【応急手当てのシン・常識】鼻血が出たら「ティッシュを詰めて上を向く」は間違いだった!正しい手当てとは?
やけどとは医療用語では熱傷と言われ、高温の熱源に接触することで起こるやけどや、ホットカーペット、電気カイロなど低温の熱に長時間接触することで起こる低温やけどなどがあります。肌が赤くなってヒリヒリしたり、皮がむけたりする日焼けもやけどの一種です。
やけどはわたしたちにとってはとても身近なケガ(外傷)の一つなんです。
やけどの深さによる重症度分類とそれぞれの症状
皮膚の一番外側には表皮があり、その下に真皮、皮下組織があって、やけどの深達度によって重症度が分類されています。

皮膚の構造
熱傷Ⅰ度
表皮までの損傷で、赤みやヒリヒリ感、熱感を生じます。
日焼けは熱傷Ⅰ度に分類されます。
熱傷Ⅱ度
・浅達性Ⅱ度
表皮の下にある真皮の浅い部分(真皮上層)までの損傷で、発赤・腫れ・痛み・水ぶくれを生じます。
・深達性Ⅱ度
真皮の下にある皮下組織のすぐ上(真皮深層)まで損傷が及び、発赤・白濁色の水ぶくれを生じますが、痛みは感じにくいです。
熱傷Ⅲ度
皮膚の最下層である皮下組織にまで損傷が及び、血管や神経まで損傷するので痛みは感じません。
表面は白っぽくなり、ときには黒く焦げてしまっていることもあります。
治癒には1~3か月かかり、手術が必要となることも多いです。
深達性Ⅱ度~Ⅲ度は特に重症ですが、やけどの深さだけでなく、受傷した範囲や年齢によって総合的に重症度が判断されます。
【応急処置の新常識】やけどの患部にアロエを塗るはNG!
アロエはやけどの炎症を抑えると言われ、昔から民間療法として広く行われてきました。
わたしも子どもの頃、やけどをしたら祖母に庭に生えているアロエを塗ってもらった記憶があります。と・こ・ろ・が!この方法は間違いだったんです~!
なぜかというと…
やけどをした皮膚はバリア機能が低下してるので、アロエの葉についた雑菌が患部に触れることで感染を起こしやすくなります。

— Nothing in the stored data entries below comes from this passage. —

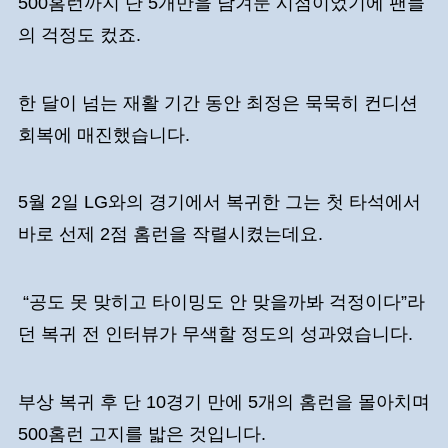
500홈런까지 단 5개만을 남겨둔 시점이었기에 팬들
의 걱정도 컸죠.
한 달이 넘는 재활 기간 동안 최정은 묵묵히 컨디션
회복에 매진했습니다.
5월 2일 LG와의 경기에서 복귀한 그는 첫 타석에서
바로 선제 2점 홈런을 작렬시켰는데요.
“공도 못 맞히고 타이밍도 안 맞을까봐 걱정이다”라
던 복귀 전 인터뷰가 무색할 정도의 성과였습니다.
부상 복귀 후 단 10경기 만에 5개의 홈런을 몰아치며
500홈런 고지를 밟은 것입니다.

また、アロエに含まれるシュウ酸カルシウムという針のように尖った結晶成分が炎症を悪化させてしまうんです。
ではやけどをしたらまずどのように対処するのが正解なのでしょうか。
やけどの正しい応急手当て
やけどをした際は、ただちに流水で冷やすことが大切です。
冷やすことで、やけどの進行を防ぎ痛みを緩和することができるので、流水で15~30分程度冷やし続けてください。

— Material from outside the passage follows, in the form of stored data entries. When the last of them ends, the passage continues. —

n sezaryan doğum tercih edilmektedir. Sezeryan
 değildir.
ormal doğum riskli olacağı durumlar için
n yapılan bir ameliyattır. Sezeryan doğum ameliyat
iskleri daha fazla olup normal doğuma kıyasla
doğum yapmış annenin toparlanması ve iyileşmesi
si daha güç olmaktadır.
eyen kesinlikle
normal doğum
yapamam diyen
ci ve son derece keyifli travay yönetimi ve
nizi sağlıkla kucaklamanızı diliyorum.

指先や足などのやけどで痛みが強い場合は1時間程度冷やしましょう。

アイスノンや保冷剤で冷やすときは、凍傷を防ぐためタオルなどの布で包んで使用してください。
応急処置の注意点
1.衣服を着たままやけどをした場合は、衣服を脱ごうとした時に損傷を大きくしてしまう恐れがあるため、衣服の上から流水で冷やしてください。
2.やけどをした部分が腫れてきて指輪や時計などは外しにくくなることがあるので、早めに取り外しておくと良いでしょう。
3.患部が広範囲に及ぶ場合はシャワーで冷やすとよいですが、長時間体を冷やすと低体温につながるので注意が必要です。
なるべく早く病院を受診するか、救急車を呼びましょう。
水ぶくれができてしまったら…

水ぶくれができた時に潰してしまうのもNGです。
やけどでできた水ぶくれの中には傷を修復してくれる成分が含まれています。
水ぶくれを潰してしまうと細菌感染を起こしやすくなるので、できるだけ破かないようにしてくださいね。
病院受診について
熱傷Ⅱ度~熱傷Ⅲ度や、痛みが改善しない場合、熱傷の範囲が広い場合などは、早めに医療機関を受診してください。
とくに熱傷Ⅲ度や広範囲熱傷の場合は、診療時間外でも直ちに受診するか、救急車を呼びましょう。
一般的な初期治療としては、症状の進行を防ぎ感染を起こさないようにするために、皮膚を乾燥から防ぐための軟膏や創傷被覆材の使用や、抗生物質の投与などが行われます。
ご自身で応急手当てを行った後は、病院で適切な治療を受けましょう。